Anvaya. In plain order the verse says: "That full state of Bhairava which is realized, by what means is it realized, and how does Parādevī become its gateway? Tell me this, Bhairava, so that I may understand it rightly and fully."
Tatparya. This is the hinge-verse of the whole scripture. Verse 22 named the state beyond time, place, and designation; Verse 23 refuses to leave that state in the clouds. Bhairavī demands method. Singh's note is decisive here: she knows the truth already at the parā level, but wants it explained in vaikharī, the level of articulated speech. In other words, realization must become communicable and usable without ceasing to be supreme. Lakshmanjoo turns the same point into practice-language by repeatedly asking: with what means can this journey be adopted? Wallis hears the pedagogical force clearly: the teacher must answer so that the understanding is complete and correct. The 112 dhāraṇās are therefore not ornamental additions to a finished philosophy. They are Bhairava's direct response to the legitimate demand for adoptable means.

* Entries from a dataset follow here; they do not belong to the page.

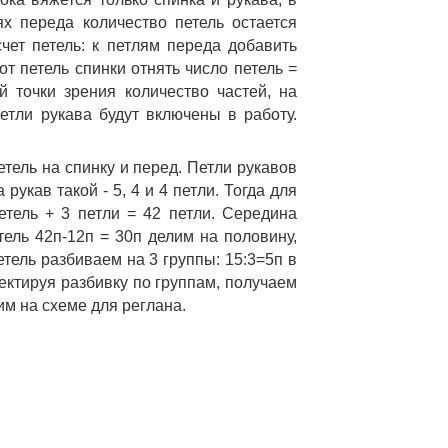
х переда количество петель остается 
ет петель: к петлям переда добавить 
от петель спинки отнять число петель = 
й точки зрения количество частей, на 
етли рукава будут включены в работу. 
тель на спинку и перед. Петли рукавов 
рукав такой - 5, 4 и 4 петли. Тогда для 
етель + 3 петли = 42 петли. Середина 
ель 42п-12п = 30п делим на половину, 
тель разбиваем на 3 группы: 15:3=5п в 
ктируя разбивку по группам, получаем 
им на схеме для реглана. 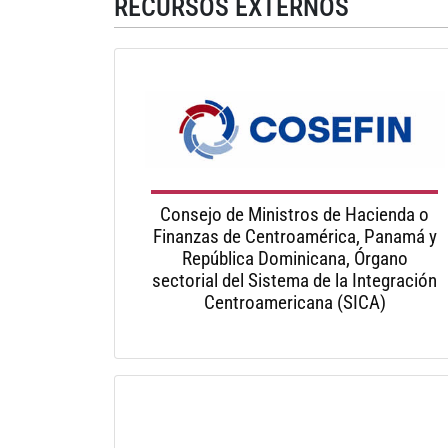
RECURSOS EXTERNOS
Consejo de Ministros de Hacienda o
Finanzas de Centroamérica, Panamá y
República Dominicana, Órgano
sectorial del Sistema de la Integración
Centroamericana (SICA)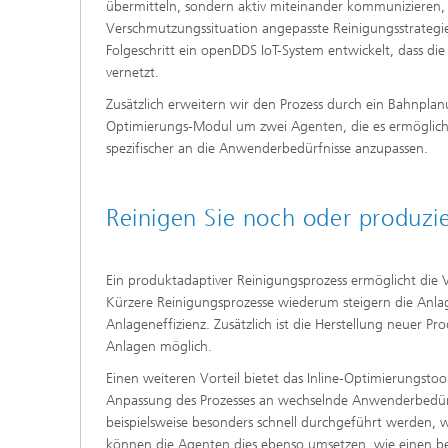
übermitteln, sondern aktiv miteinander kommunizieren,
Verschmutzungssituation angepasste Reinigungsstrategi
Folgeschritt ein openDDS IoT-System entwickelt, dass di
vernetzt.
Zusätzlich erweitern wir den Prozess durch ein Bahnplanu
Optimierungs-Modul um zwei Agenten, die es ermöglich
spezifischer an die Anwenderbedürfnisse anzupassen.
Reinigen Sie noch oder produzi
Ein produktadaptiver Reinigungsprozess ermöglicht die 
Kürzere Reinigungsprozesse wiederum steigern die Anla
Anlageneffizienz. Zusätzlich ist die Herstellung neuer P
Anlagen möglich.
Einen weiteren Vorteil bietet das Inline-Optimierungstool
Anpassung des Prozesses an wechselnde Anwenderbedürf
beispielsweise besonders schnell durchgeführt werden, wei
können die Agenten dies ebenso umsetzen, wie einen b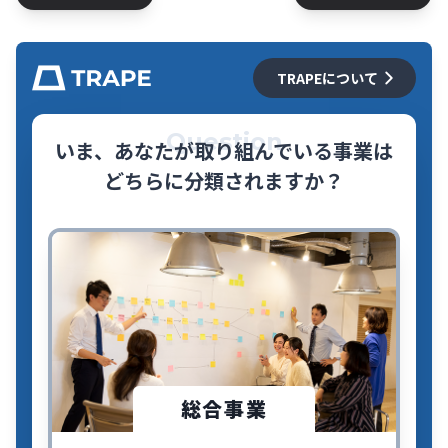
TRAPEについて
Question
いま、あなたが取り組んでいる事業は
どちらに分類されますか？
総合事業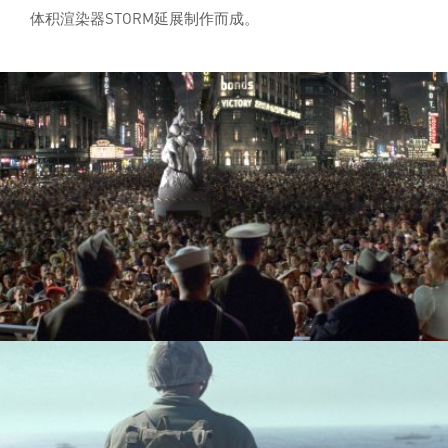
体积渲染器STORM延展制作而成。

Sādhana. For this threshold verse, the practice is to become honest about what is being asked. If you speak of fullness, nonduality, or supreme consciousness, ask immediately: by what means is this to be entered here and now? Where is the gateway? What can actually be done or recognized? Then wait in that seriousness. Verse 23 does not yet give the method, but it creates the right interior posture for receiving one: intelligent urgency without vagueness.
5. Jaideva Singh — The Logical¶
Singh's note on vedmi is central. Bhairavī already knows at the parā level, yet asks for instruction because what is known transcendentally must be unfolded at the level of articulate speech and empirical understanding. The verse thus legitimizes doctrinal exposition and yogic instruction together: the supreme truth must be rendered communicable without being reduced.
6. Swami Lakshmanjoo — The Lineage¶
Lakshmanjoo keeps asking the practical question inside the verse: with what means can this journey be adopted? That is the hinge. He refuses to let mukham remain a metaphor. It is the route, the adoptable way. The practitioner is corrected here: stop collecting descriptions of the goal and ask for the exact means by which the goal becomes lived recognition.
7. Mark Dyczkowski & Christopher Wallis — Context & Philology¶
Wallis reads this verse directly as the turning point where Bhairavī asks Bhairava to get less philosophical and more practical, and he stresses that samyak requires complete and correct understanding. No public verse-specific Dyczkowski treatment was located in the available official materials, so no direct Dyczkowski claim is made here.
8. Daniel Odier — The Somatic Grounding¶
Let the question enter the body. Feel how vague spirituality leaves the spine slack, the breath diffuse, the attention scattered. Then ask, with the chest, throat, and brow actually present: by what means is this entered? The organism gathers when the question becomes exact enough to be lived instead of admired.
9. Paul Reps — The "Sudden Hit"¶
N/A — Reps does not address the prologue verses.
10. Upāya Type¶
N/A. The verse asks for the means; it is not itself one fully specified means.
11. Resonance Check (Adhikāra)¶
This verse suits the practitioner who has had enough metaphysical atmosphere and is ready for exact instruction, clear transmission, and an accountable path of entry.
12. The "What Else?" — The Pitfall¶
The trap is to enjoy elevated language about fullness while never forcing the question of means. Then philosophy becomes a delay mechanism rather than a doorway.
13. Verse-Specific Glossary¶
- bharitākārā: having the form of fullness, plenitude, overflowing completeness.
- upāya: operative means, method of entry, practical approach.
- mukham: mouth, face, opening, gateway; here the actual entrance into realization.
- samyak: correctly, completely, in the proper way.
- vaikharī: articulated speech, the level at which what is known inwardly becomes expressible and teachable.